> _TRY IT_: Lift out all lines below that contain "支付金额".

───── DATA

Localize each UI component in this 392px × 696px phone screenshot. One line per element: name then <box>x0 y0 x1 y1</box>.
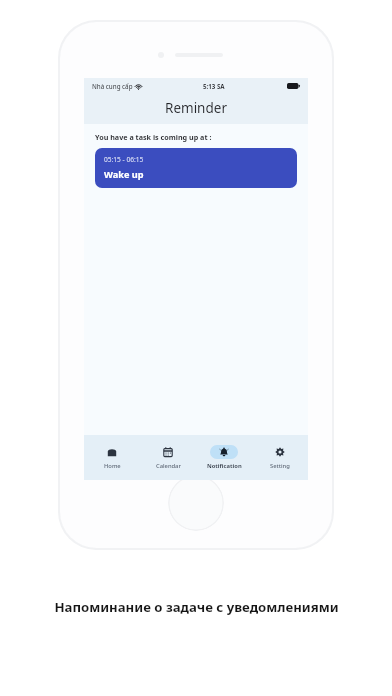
staticText: Setting <box>270 462 290 470</box>
button[interactable]: 05:15 - 06:15 <box>95 148 297 188</box>
staticText: Notification <box>207 462 242 470</box>
staticText: 5:13 SA <box>203 82 225 90</box>
button[interactable]: Calendar <box>140 435 196 480</box>
staticText: Wake up <box>104 168 144 181</box>
staticText: Напоминание о задаче с уведомлениями <box>54 598 339 616</box>
button[interactable]: Setting <box>252 435 308 480</box>
staticText: Home <box>104 462 121 470</box>
staticText: Reminder <box>165 99 227 117</box>
button[interactable]: Notification <box>196 435 252 480</box>
staticText: You have a task is coming up at : <box>95 132 212 142</box>
staticText: Nhà cung cấp <box>92 82 133 90</box>
staticText: 05:15 - 06:15 <box>104 155 144 164</box>
staticText: Calendar <box>156 462 181 470</box>
button[interactable]: Home <box>84 435 140 480</box>
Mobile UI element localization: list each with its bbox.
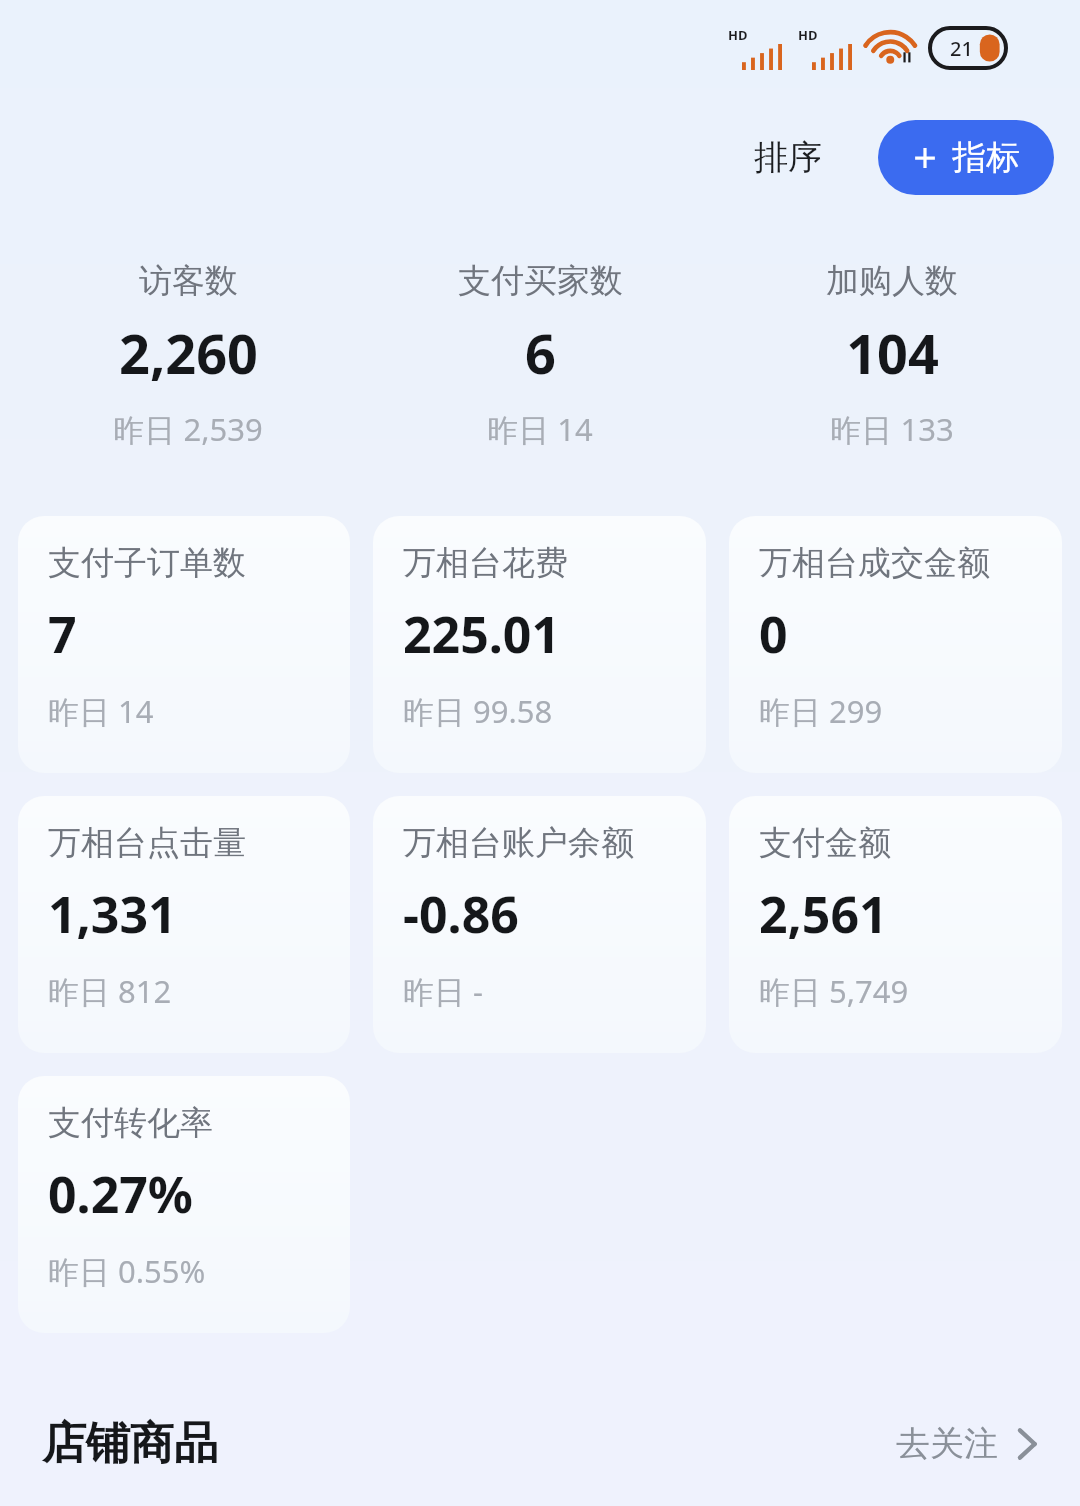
staticText: 1,331: [48, 880, 177, 948]
button[interactable]: 店铺商品: [42, 1416, 218, 1471]
staticText: 0: [759, 600, 788, 668]
staticText: 昨日 2,539: [113, 408, 263, 450]
staticText: 支付买家数: [458, 260, 623, 302]
staticText: 昨日 299: [759, 690, 883, 732]
button[interactable]: 排序: [744, 128, 832, 187]
button[interactable]: 支付转化率: [18, 1076, 350, 1333]
staticText: 2,561: [759, 880, 888, 948]
button[interactable]: 万相台成交金额: [729, 516, 1062, 773]
button[interactable]: 访客数: [12, 256, 364, 454]
staticText: 支付子订单数: [48, 542, 246, 584]
staticText: 6: [525, 316, 556, 390]
staticText: 昨日 99.58: [403, 690, 553, 732]
staticText: 去关注: [896, 1422, 998, 1465]
staticText: 万相台点击量: [48, 822, 246, 864]
staticText: 昨日 14: [487, 408, 593, 450]
staticText: 225.01: [403, 600, 561, 668]
staticText: 万相台成交金额: [759, 542, 990, 584]
button[interactable]: 加购人数: [716, 256, 1068, 454]
staticText: 2,260: [119, 316, 258, 390]
staticText: 昨日 14: [48, 690, 154, 732]
button[interactable]: 万相台点击量: [18, 796, 350, 1053]
button[interactable]: 万相台账户余额: [373, 796, 706, 1053]
staticText: 昨日 0.55%: [48, 1250, 206, 1292]
button[interactable]: 支付金额: [729, 796, 1062, 1053]
staticText: 访客数: [139, 260, 238, 302]
staticText: 昨日 5,749: [759, 970, 909, 1012]
staticText: 7: [48, 600, 77, 668]
staticText: 昨日 133: [830, 408, 954, 450]
button[interactable]: 指标: [878, 120, 1054, 195]
staticText: 0.27%: [48, 1160, 193, 1228]
button[interactable]: 万相台花费: [373, 516, 706, 773]
button[interactable]: 去关注: [888, 1414, 1046, 1473]
staticText: 排序: [754, 136, 822, 179]
button[interactable]: 支付买家数: [364, 256, 716, 454]
staticText: 21: [950, 35, 973, 62]
button[interactable]: 支付子订单数: [18, 516, 350, 773]
staticText: 昨日 812: [48, 970, 172, 1012]
staticText: 104: [846, 316, 939, 390]
staticText: 加购人数: [826, 260, 958, 302]
staticText: HD: [798, 26, 818, 44]
staticText: 万相台账户余额: [403, 822, 634, 864]
staticText: 支付金额: [759, 822, 891, 864]
staticText: -0.86: [403, 880, 519, 948]
staticText: 指标: [952, 136, 1020, 179]
staticText: 万相台花费: [403, 542, 568, 584]
staticText: 支付转化率: [48, 1102, 213, 1144]
staticText: HD: [728, 26, 748, 44]
staticText: 昨日 -: [403, 970, 484, 1012]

──────────

> _FINAL ANSWER_:
button[interactable]: 支付金额: [729, 796, 1062, 1053]
staticText: 支付金额: [759, 822, 891, 864]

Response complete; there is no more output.